● ABOUT THIS EXERCISE: Counting every line in the records below that holds "представлено", give the total and add nothing.

(Collected data)
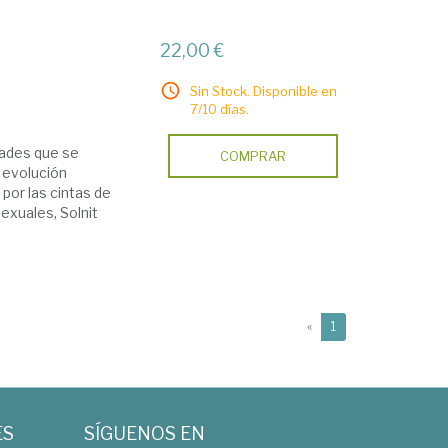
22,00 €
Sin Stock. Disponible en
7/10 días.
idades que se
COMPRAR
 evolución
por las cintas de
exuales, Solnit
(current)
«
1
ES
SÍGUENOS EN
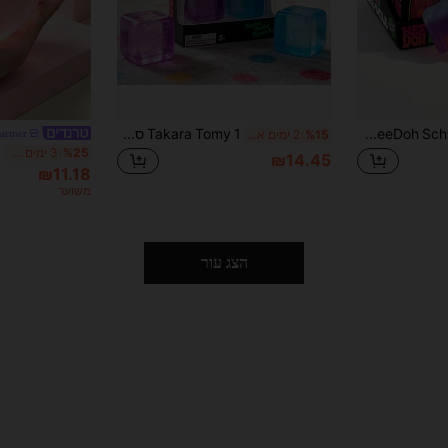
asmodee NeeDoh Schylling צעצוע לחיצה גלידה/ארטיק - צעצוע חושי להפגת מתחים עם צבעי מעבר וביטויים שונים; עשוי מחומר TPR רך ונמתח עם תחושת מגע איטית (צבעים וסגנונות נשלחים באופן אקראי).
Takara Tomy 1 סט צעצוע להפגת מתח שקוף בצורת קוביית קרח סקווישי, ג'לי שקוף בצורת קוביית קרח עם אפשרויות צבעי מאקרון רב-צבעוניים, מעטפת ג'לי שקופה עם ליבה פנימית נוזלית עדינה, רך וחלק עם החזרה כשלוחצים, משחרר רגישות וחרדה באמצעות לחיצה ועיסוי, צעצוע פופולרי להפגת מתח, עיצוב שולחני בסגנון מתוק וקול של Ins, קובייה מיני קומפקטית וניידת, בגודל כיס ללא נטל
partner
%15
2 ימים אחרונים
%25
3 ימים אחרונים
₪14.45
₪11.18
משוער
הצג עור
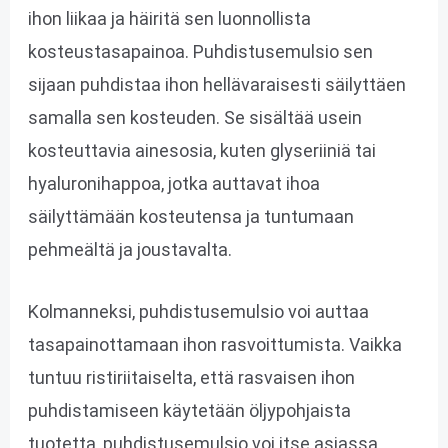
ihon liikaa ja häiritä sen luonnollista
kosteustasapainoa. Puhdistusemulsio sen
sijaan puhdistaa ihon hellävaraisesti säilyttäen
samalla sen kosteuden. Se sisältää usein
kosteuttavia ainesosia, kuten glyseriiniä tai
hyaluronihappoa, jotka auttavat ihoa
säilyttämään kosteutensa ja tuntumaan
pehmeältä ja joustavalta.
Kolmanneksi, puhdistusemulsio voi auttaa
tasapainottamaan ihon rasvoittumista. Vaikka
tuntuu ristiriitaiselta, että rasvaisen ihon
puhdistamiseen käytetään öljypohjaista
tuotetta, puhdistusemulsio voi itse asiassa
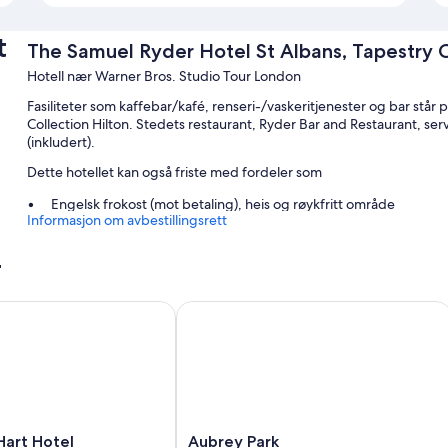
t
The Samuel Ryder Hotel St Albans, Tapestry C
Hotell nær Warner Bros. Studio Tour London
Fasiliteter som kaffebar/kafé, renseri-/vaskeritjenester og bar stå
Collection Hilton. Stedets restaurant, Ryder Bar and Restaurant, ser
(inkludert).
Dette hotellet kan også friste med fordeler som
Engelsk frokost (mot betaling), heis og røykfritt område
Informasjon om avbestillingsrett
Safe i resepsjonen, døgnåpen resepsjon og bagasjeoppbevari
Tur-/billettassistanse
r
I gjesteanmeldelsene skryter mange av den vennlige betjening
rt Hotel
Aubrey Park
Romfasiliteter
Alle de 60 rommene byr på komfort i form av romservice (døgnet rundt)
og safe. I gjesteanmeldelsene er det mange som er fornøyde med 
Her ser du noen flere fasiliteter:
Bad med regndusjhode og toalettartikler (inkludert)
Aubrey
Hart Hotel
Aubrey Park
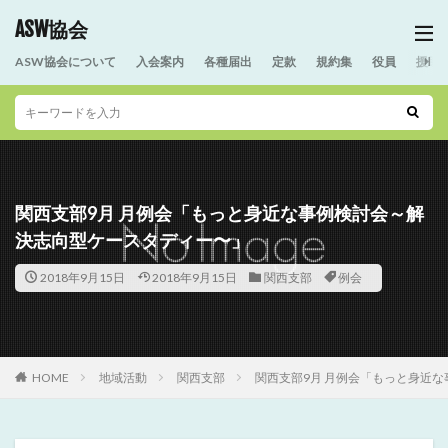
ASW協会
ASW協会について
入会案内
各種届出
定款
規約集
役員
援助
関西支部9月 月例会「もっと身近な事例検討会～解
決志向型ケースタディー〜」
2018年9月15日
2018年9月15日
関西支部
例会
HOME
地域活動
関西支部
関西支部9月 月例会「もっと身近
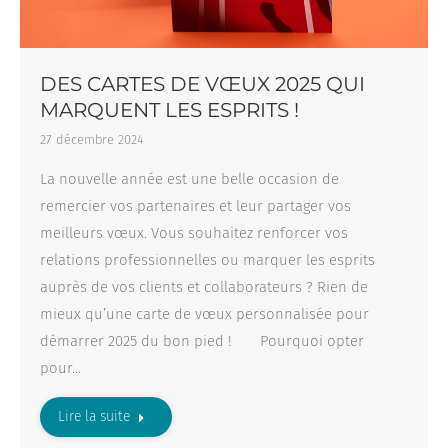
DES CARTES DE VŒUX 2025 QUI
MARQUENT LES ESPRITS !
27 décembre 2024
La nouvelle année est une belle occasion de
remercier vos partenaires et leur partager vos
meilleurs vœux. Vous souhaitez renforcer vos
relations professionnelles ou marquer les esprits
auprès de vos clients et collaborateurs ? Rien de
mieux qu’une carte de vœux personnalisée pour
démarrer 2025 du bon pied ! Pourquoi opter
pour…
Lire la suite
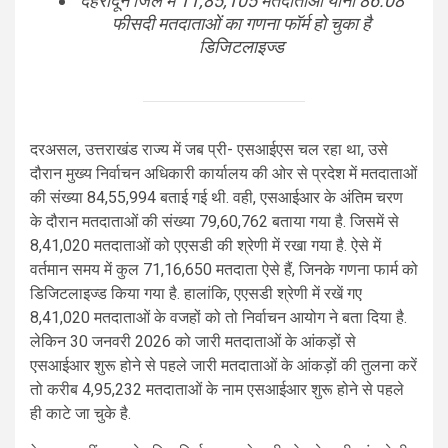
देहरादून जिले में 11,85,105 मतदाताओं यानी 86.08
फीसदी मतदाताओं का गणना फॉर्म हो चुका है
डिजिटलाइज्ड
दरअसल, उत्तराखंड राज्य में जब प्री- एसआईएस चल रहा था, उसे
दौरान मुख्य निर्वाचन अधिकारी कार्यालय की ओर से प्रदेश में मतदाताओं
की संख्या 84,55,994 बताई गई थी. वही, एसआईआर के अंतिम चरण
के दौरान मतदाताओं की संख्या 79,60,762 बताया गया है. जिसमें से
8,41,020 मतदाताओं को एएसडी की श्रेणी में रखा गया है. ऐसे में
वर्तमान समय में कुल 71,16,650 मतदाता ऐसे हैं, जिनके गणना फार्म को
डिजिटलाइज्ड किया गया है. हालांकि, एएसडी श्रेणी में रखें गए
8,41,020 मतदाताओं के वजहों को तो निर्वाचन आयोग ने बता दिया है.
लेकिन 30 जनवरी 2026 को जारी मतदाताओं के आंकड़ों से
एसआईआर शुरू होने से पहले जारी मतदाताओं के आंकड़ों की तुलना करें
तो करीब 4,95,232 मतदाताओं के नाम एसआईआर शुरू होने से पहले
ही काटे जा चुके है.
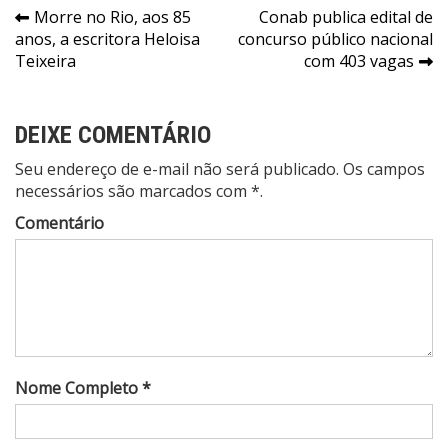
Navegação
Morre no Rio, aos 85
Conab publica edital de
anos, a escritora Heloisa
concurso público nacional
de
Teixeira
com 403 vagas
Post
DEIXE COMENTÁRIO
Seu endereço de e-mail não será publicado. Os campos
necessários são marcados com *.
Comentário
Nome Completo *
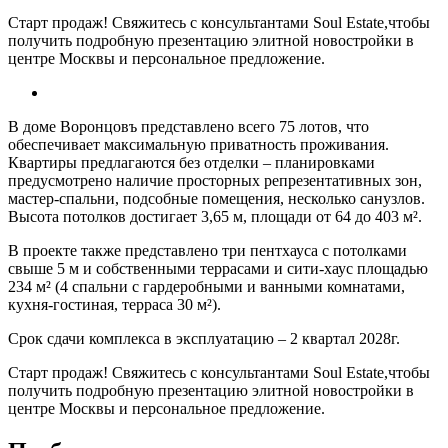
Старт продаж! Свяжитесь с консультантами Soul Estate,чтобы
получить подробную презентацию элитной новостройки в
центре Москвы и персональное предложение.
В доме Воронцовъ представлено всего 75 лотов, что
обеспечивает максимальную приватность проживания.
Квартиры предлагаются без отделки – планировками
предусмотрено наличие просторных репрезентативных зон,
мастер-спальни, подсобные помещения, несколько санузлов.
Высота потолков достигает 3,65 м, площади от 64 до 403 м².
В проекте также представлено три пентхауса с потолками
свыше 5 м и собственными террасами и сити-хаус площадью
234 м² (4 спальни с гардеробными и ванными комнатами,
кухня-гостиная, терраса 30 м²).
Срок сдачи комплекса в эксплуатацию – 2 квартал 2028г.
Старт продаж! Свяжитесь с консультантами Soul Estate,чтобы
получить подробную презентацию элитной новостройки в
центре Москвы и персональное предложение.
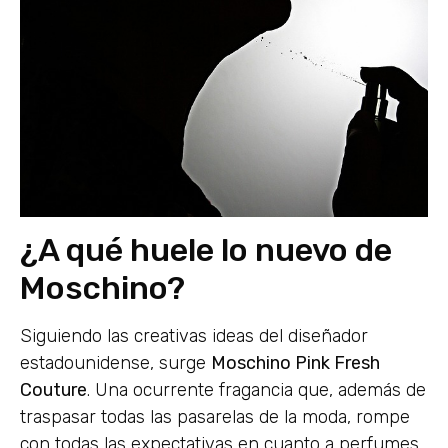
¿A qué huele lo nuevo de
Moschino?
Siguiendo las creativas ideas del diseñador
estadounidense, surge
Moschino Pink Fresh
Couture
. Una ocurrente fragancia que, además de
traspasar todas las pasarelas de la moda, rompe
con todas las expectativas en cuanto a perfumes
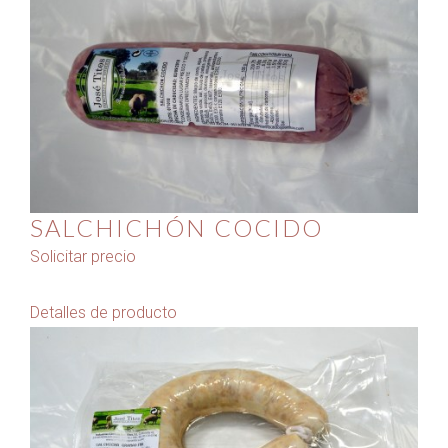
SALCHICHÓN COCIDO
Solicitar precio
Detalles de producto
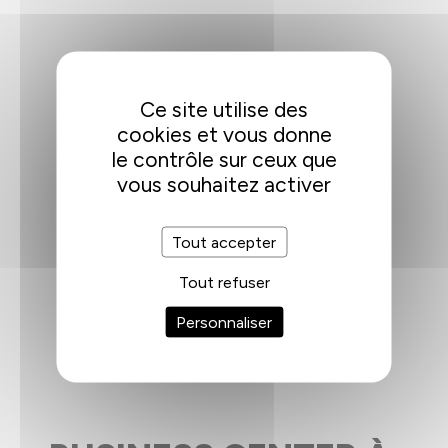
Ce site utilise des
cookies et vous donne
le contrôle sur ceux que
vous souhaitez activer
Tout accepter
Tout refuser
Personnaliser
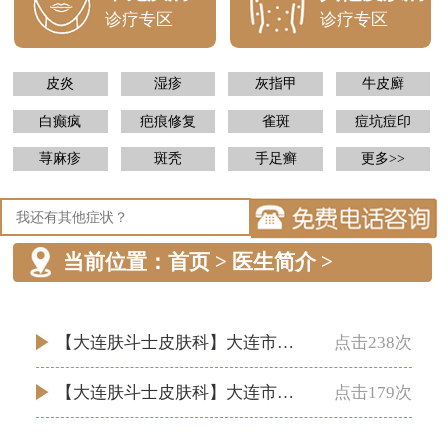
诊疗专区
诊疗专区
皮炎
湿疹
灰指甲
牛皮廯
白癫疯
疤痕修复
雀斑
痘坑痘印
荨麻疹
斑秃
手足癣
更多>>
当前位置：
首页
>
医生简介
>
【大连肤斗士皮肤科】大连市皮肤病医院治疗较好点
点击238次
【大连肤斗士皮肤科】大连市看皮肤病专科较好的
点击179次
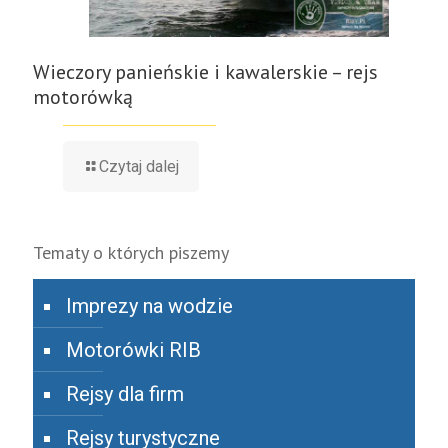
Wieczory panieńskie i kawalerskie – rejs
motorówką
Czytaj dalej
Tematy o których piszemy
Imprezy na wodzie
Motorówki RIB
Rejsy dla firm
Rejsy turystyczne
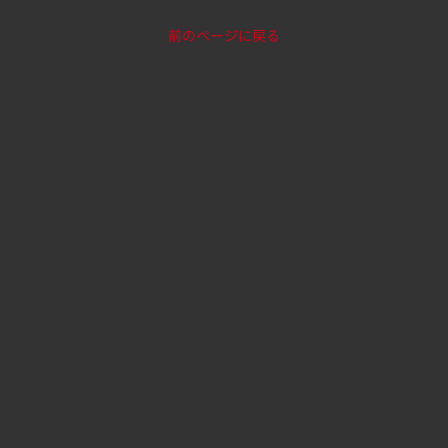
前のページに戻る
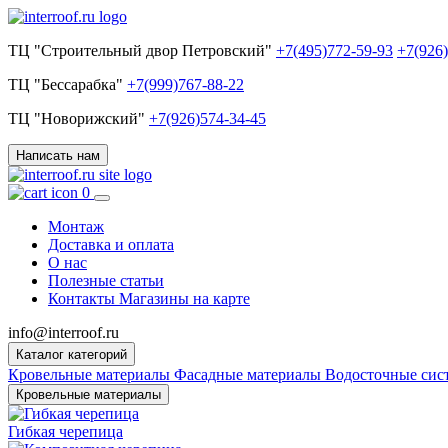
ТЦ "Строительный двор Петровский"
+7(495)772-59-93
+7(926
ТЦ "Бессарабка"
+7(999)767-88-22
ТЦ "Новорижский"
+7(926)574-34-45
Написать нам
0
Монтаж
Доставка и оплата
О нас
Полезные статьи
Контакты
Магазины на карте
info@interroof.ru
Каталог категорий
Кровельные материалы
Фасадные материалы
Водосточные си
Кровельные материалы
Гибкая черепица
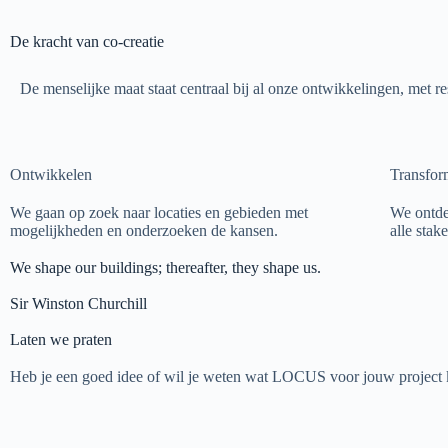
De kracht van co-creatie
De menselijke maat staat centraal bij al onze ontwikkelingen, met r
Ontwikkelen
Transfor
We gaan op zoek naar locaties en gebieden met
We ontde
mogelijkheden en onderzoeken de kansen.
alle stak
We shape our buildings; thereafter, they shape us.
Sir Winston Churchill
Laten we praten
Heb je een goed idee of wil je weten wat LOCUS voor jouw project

● ANSWER SECTION: 2